Mrs. Harbinger regarded him curiously, as if she could hardly make up her mind how such a person was to be treated.
"It is not customary to have scenes of that kind in our parlors," she answered, smiling.
"I know it," he said, with an accent of deep despair. "It was all my unfortunate temper that ran away with me. But you don't appreciate, Mrs. Harbinger, how a man feels when his wife has been made the subject of an infamous libel."
"But if you'll let me say so, Mr. Barnstable, I think you are going out of your way to find trouble. You are not the only man who has been separated from his wife, and the chances are that the author of 'Love in a Cloud' never heard of your domestic affairs at all."
"But he must have," protested Barnstable with growing excitement, "why – "
"Pardon me," she interrupted, "I wasn't done. I say that the chance of the author of that book knowing anything about your affairs is so small as to be almost impossible."

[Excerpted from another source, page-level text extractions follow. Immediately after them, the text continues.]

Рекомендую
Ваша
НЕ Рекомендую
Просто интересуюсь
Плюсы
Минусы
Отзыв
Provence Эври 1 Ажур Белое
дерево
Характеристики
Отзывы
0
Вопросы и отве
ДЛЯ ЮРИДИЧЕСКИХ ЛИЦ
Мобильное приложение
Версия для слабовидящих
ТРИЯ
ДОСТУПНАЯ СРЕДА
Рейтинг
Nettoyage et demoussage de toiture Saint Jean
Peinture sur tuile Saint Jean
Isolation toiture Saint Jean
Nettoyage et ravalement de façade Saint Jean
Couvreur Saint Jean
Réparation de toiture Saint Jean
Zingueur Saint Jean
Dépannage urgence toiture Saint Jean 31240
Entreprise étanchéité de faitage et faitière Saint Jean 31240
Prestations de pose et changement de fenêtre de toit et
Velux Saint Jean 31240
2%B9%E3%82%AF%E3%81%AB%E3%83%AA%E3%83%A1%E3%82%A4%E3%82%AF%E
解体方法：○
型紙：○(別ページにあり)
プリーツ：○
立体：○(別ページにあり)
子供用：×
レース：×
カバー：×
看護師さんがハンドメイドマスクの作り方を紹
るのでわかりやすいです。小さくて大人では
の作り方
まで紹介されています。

"But there were circumstances so exact! Why, all that scene – "
"Really, Mr. Barnstable," Mrs. Harbinger again interrupted, "you must not go about telling what scenes are true. That is more of a publishing of your affairs than any putting them in a novel could be."
His eyes stared at her from the folds and undulations of his face like two remarkably large jellyfish cast by the waves among sand heaps.
"But – but," he stammered, "what am I to do? How would you feel if it were your wife?"
She regarded him with a glance which gave him up as incorrigible, and half turned away her head.
"I'm sure I can't say," she responded. "I never had a wife."
Barnstable was too much excited to be restrained by the mild jest, and dashed on, beginning to gesticulate in his earnestness.
"And by such a man!" he ran on. "Why, Mrs. Harbinger, just look at this. Isn't this obliquitous!"
He pulled from one pocket a handful of letters, dashed through them at a mad speed, thrust them back and drew another handful from a second pocket, scrabbled through them, discarded them for the contents of a third pocket, and in the end came back to the first batch of papers, where he at last hit upon the letter he was in search of.
"Only this morning I got this letter from a friend in New York that knew the Count in Europe. He's been a perfect rake. He's a gambler and a duelist. There, you take it, Mrs. Harbinger, and read it. You'll see, then, how I felt when that sort of a man scandaled my wife."
"But I thought that you received the letter only this morning," suggested Mrs. Harbinger, with a smile.
Her companion was too thoroughly excited to be interrupted, and dashed on.